(Extracted page text data)
§ §
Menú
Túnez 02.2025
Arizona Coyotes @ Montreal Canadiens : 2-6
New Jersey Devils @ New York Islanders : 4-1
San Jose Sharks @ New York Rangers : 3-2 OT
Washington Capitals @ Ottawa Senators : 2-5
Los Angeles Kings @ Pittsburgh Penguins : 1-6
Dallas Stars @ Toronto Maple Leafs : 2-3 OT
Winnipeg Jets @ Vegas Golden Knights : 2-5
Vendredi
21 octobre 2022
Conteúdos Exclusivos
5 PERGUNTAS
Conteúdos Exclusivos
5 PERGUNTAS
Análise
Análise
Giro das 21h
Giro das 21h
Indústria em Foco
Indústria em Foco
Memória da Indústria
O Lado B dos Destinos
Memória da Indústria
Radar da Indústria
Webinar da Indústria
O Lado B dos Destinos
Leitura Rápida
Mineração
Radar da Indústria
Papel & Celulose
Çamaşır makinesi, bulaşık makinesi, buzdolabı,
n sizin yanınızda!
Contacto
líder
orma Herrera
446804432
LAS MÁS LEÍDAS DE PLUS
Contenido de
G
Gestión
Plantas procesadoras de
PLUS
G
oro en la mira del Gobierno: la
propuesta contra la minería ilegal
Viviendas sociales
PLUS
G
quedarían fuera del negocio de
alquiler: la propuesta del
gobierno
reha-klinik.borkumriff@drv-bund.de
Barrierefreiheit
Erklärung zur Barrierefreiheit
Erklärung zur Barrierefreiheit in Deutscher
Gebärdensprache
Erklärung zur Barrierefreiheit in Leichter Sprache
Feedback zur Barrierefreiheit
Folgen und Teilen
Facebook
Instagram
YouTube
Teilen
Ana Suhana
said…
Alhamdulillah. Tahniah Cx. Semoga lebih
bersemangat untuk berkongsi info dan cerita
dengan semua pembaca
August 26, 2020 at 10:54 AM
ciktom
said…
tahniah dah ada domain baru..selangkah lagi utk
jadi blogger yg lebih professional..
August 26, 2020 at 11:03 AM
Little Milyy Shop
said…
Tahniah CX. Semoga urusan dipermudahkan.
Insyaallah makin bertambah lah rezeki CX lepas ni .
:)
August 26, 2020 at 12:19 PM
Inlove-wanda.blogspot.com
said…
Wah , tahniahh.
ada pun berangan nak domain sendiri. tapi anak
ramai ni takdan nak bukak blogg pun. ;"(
§ §
- Exercise brief
Output every entry exactly as it appears.

- Solution to the exercise
Menú
Túnez 02.2025
Arizona Coyotes @ Montreal Canadiens : 2-6
New Jersey Devils @ New York Islanders : 4-1
San Jose Sharks @ New York Rangers : 3-2 OT
Washington Capitals @ Ottawa Senators : 2-5
Los Angeles Kings @ Pittsburgh Penguins : 1-6
Dallas Stars @ Toronto Maple Leafs : 2-3 OT
Winnipeg Jets @ Vegas Golden Knights : 2-5
Vendredi
21 octobre 2022
Conteúdos Exclusivos
5 PERGUNTAS
Conteúdos Exclusivos
5 PERGUNTAS
Análise
Análise
Giro das 21h
Giro das 21h
Indústria em Foco
Indústria em Foco
Memória da Indústria
O Lado B dos Destinos
Memória da Indústria
Radar da Indústria
Webinar da Indústria
O Lado B dos Destinos
Leitura Rápida
Mineração
Radar da Indústria
Papel & Celulose
Çamaşır makinesi, bulaşık makinesi, buzdolabı,
n sizin yanınızda!
Contacto
líder
orma Herrera
446804432
LAS MÁS LEÍDAS DE PLUS
Contenido de
G
Gestión
Plantas procesadoras de
PLUS
G
oro en la mira del Gobierno: la
propuesta contra la minería ilegal
Viviendas sociales
PLUS
G
quedarían fuera del negocio de
alquiler: la propuesta del
gobierno
reha-klinik.borkumriff@drv-bund.de
Barrierefreiheit
Erklärung zur Barrierefreiheit
Erklärung zur Barrierefreiheit in Deutscher
Gebärdensprache
Erklärung zur Barrierefreiheit in Leichter Sprache
Feedback zur Barrierefreiheit
Folgen und Teilen
Facebook
Instagram
YouTube
Teilen
Ana Suhana
said…
Alhamdulillah. Tahniah Cx. Semoga lebih
bersemangat untuk berkongsi info dan cerita
dengan semua pembaca
August 26, 2020 at 10:54 AM
ciktom
said…
tahniah dah ada domain baru..selangkah lagi utk
jadi blogger yg lebih professional..
August 26, 2020 at 11:03 AM
Little Milyy Shop
said…
Tahniah CX. Semoga urusan dipermudahkan.
Insyaallah makin bertambah lah rezeki CX lepas ni .
:)
August 26, 2020 at 12:19 PM
Inlove-wanda.blogspot.com
said…
Wah , tahniahh.
ada pun berangan nak domain sendiri. tapi anak
ramai ni takdan nak bukak blogg pun. ;"(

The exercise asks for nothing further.